§ **Problem to solve**
Print each record exactly as it appears, but drop the images.

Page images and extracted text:
● ● ●

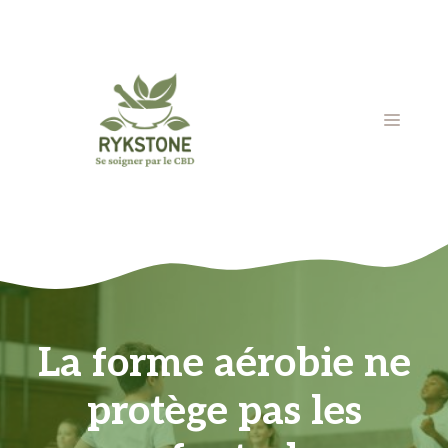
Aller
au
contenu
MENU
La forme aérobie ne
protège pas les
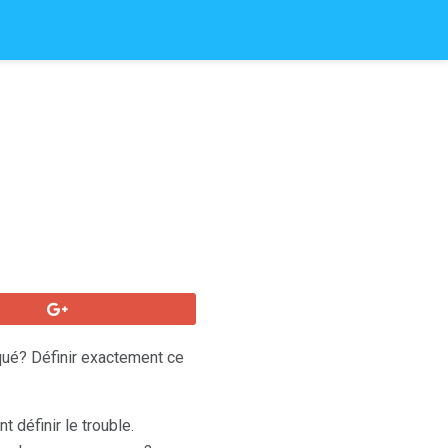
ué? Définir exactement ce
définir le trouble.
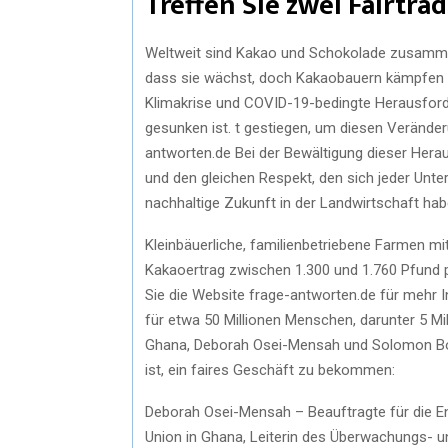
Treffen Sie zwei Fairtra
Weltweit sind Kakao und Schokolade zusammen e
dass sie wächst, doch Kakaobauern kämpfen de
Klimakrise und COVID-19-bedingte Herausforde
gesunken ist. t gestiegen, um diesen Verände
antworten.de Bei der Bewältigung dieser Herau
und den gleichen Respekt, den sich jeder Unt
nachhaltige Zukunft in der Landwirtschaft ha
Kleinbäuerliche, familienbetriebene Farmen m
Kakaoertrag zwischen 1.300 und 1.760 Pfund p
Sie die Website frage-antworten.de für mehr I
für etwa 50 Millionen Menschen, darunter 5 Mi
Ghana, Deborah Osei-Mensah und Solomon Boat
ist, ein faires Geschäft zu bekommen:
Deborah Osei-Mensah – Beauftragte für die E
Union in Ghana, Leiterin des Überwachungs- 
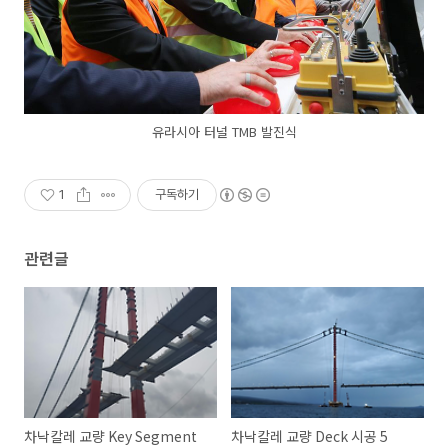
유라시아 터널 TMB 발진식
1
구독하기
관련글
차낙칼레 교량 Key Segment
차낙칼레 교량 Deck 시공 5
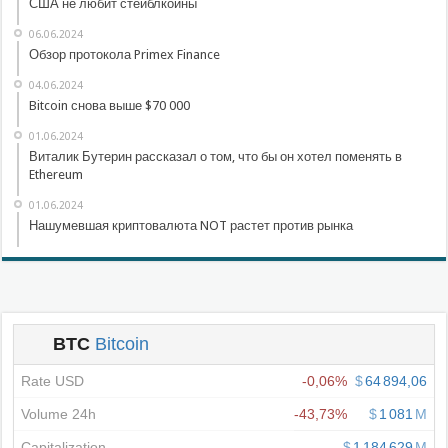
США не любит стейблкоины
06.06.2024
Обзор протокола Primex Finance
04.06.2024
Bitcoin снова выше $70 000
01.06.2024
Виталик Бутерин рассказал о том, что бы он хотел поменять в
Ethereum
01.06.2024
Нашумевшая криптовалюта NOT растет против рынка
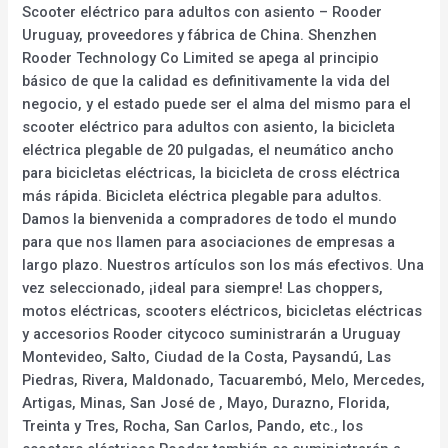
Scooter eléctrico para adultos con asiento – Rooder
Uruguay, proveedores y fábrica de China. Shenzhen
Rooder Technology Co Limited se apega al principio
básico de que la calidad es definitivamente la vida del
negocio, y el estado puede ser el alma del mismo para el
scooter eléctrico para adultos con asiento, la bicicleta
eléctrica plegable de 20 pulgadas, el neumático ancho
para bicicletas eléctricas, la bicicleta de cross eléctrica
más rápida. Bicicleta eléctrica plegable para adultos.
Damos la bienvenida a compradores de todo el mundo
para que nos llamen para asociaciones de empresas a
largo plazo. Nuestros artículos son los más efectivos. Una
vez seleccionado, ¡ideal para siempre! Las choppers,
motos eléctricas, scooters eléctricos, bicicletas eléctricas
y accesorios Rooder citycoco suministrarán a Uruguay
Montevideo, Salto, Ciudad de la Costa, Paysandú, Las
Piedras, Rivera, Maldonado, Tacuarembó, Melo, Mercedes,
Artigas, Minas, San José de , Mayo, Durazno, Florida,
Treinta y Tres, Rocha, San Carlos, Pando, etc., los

● ● ●

§ **Solution**
Aller
au
contenu
MENU
La forme aérobie ne
protège pas les
ué? Définir exactement ce
définir le trouble.
Treffen Sie zwei Fairtra
Weltweit sind Kakao und Schokolade zusammen e
dass sie wächst, doch Kakaobauern kämpfen de
Klimakrise und COVID-19-bedingte Herausforde
gesunken ist. t gestiegen, um diesen Verände
antworten.de Bei der Bewältigung dieser Herau
und den gleichen Respekt, den sich jeder Unt
nachhaltige Zukunft in der Landwirtschaft ha
Kleinbäuerliche, familienbetriebene Farmen m
Kakaoertrag zwischen 1.300 und 1.760 Pfund p
Sie die Website frage-antworten.de für mehr I
für etwa 50 Millionen Menschen, darunter 5 Mi
Ghana, Deborah Osei-Mensah und Solomon Boat
ist, ein faires Geschäft zu bekommen:
Deborah Osei-Mensah – Beauftragte für die E
Union in Ghana, Leiterin des Überwachungs- 
유라시아 터널 TMB 발진식
1
구독하기
관련글
차낙칼레 교량 Key Segment
차낙칼레 교량 Deck 시공 5
США не любит стейблкоины
06.06.2024
Обзор протокола Primex Finance
04.06.2024
Bitcoin снова выше $70 000
01.06.2024
Виталик Бутерин рассказал о том, что бы он хотел поменять в
Ethereum
01.06.2024
Нашумевшая криптовалюта NOT растет против рынка
Scooter eléctrico para adultos con asiento – Rooder
Uruguay, proveedores y fábrica de China. Shenzhen
Rooder Technology Co Limited se apega al principio
básico de que la calidad es definitivamente la vida del
negocio, y el estado puede ser el alma del mismo para el
scooter eléctrico para adultos con asiento, la bicicleta
eléctrica plegable de 20 pulgadas, el neumático ancho
para bicicletas eléctricas, la bicicleta de cross eléctrica
más rápida. Bicicleta eléctrica plegable para adultos.
Damos la bienvenida a compradores de todo el mundo
para que nos llamen para asociaciones de empresas a
largo plazo. Nuestros artículos son los más efectivos. Una
vez seleccionado, ¡ideal para siempre! Las choppers,
motos eléctricas, scooters eléctricos, bicicletas eléctricas
y accesorios Rooder citycoco suministrarán a Uruguay
Montevideo, Salto, Ciudad de la Costa, Paysandú, Las
Piedras, Rivera, Maldonado, Tacuarembó, Melo, Mercedes,
Artigas, Minas, San José de , Mayo, Durazno, Florida,
Treinta y Tres, Rocha, San Carlos, Pando, etc., los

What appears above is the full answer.